A 18 ans, Philippe s'était installé à Paris pour étudier la finance à la Sorbonne. C'est à ce moment là qu'il avait commencé à boire avec des amis, avant de se découvrit une affection particulière pour le whisky. Au début, cela le rendait sympathique et sophistiqué puis il avait pris l'habitude d'en ajouter dès le matin dans son café ; il justifiait cette habitude en la faisant passer pour une coutume irlandaise.

Lors de sa dernière année à l'université, il avait restreint le nombre de ses conquêtes et avait commencé à fréquenter Edith de manière régulière.

Tous les mois, il retournait au pays basque et rendait parfois visite à son frère Emile installé à Dax. Ce dernier avait étudié à Bordeaux et avait eu 2 enfants avec une jeune femme originaire de la région. La vie de son jeune frère lui rappelait son échec et lui procurait un lourd sentiment d'ennui ; il le considérait « comme un être sérieusement ennuyeux ».

Avant de reprendre son train pour la capitale, il avait l'habitude de passer par l'arène dans laquelle son père travaillait. Ce lieu lui apportait du réconfort ; « au sein de cette arène tout devenait possible, rien n'était plus prévisible » disait-il. A ceux qui rétorquaient que la corrida était un spectacle barbare et sadique, il répliquait d'un ton provocateur que les bons sentiments, la vertu et la morale lui faisaient horreur et qu'il préférait « de très loin le sadisme à l'hypocrisie ».

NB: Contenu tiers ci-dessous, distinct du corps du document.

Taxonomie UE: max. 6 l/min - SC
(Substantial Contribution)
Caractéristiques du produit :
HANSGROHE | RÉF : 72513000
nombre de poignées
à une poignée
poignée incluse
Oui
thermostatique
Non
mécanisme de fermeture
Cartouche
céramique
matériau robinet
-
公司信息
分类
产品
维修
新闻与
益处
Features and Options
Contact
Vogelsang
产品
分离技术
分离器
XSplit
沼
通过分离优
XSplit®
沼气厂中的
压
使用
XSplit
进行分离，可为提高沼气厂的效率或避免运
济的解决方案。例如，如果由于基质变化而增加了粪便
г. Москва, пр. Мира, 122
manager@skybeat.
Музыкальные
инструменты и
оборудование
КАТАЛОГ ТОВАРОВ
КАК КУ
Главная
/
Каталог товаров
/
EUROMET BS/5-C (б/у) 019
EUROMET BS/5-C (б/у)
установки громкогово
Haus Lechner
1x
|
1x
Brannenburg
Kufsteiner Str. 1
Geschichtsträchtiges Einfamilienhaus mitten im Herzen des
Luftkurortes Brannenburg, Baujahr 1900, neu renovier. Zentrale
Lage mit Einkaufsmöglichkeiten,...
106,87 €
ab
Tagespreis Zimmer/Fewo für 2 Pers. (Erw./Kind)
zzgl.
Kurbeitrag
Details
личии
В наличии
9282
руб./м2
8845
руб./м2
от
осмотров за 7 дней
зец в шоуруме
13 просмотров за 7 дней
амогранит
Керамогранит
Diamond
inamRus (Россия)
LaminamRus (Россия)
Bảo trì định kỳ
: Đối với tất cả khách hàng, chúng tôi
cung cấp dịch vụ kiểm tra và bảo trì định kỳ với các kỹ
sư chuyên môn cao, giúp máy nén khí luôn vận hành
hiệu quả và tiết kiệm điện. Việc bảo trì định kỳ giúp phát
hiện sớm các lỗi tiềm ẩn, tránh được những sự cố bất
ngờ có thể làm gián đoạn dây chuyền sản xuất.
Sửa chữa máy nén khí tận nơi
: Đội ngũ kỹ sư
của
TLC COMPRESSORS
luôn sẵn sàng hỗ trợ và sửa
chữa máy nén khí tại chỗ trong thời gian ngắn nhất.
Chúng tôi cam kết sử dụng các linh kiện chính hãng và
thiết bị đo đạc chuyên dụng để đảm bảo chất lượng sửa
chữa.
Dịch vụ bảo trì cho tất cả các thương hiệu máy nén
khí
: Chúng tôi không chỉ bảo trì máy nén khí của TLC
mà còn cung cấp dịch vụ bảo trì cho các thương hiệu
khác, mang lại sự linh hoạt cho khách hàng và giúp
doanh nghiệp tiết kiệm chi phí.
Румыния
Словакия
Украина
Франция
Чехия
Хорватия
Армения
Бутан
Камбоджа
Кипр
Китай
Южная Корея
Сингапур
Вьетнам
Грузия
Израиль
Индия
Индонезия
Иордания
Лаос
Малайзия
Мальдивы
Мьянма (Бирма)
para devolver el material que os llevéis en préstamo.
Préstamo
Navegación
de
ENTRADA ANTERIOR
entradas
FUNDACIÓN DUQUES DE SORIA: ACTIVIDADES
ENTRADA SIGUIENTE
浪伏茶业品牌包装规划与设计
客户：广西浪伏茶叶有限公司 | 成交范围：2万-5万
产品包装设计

Il avait en effet une profonde aversion pour toute forme d'idéologie. En 1942, alors qu'il jouait avec des camarades de l'école, il assista à l'exécution par les nazis d'une famille de Justes accusés d'avoir caché des enfants juifs. Cet événement marqua durablement son imaginaire ainsi que le début de ses insomnies chroniques.

Après son divorce, Edith s'était installée dans la région de Dijon avec sa fille ; elle s'opposait obstinément à ce que Philippe voie Sara. Il avait cependant réussi à négocier de la voir chaque année pour son anniversaire. Dans une volonté de dissiper son malheur, il travaillait dans la finance plus de 70h par semaine et fréquentait beaucoup de femmes.

Le samedi 22 mai 1971 au matin (jour de la Saint-Emile), après 10 ans de procédure judiciaire, Philippe reçut un courrier du tribunal de Paris à son domicile : « Au vu du mode de vie décadent de Philippe Deanard, ce dernier sera autorisé à voir sa fille, Sara Deanard, 1 fois par mois et en présence Mme Edith Disis ».

Ce matin là, il ne prit qu'un café noir ; exceptionnellement, il avait besoin de se sentir sobre. Il contacta son avocat, désigna sa fille Sara et une association française de Justes comme héritiers et prit dans l'après midi un aller simple pour Espelette. Il se tua d'un coup de fusil, comme Hemingway l'avait fait 10 ans plus tôt. Une lettre fut découverte dans ses affaires : « Merci de répandre mes cendres ici, dans cette arène, afin que je reste en mouvement pour l'éternité. Pas d'épitaphe ».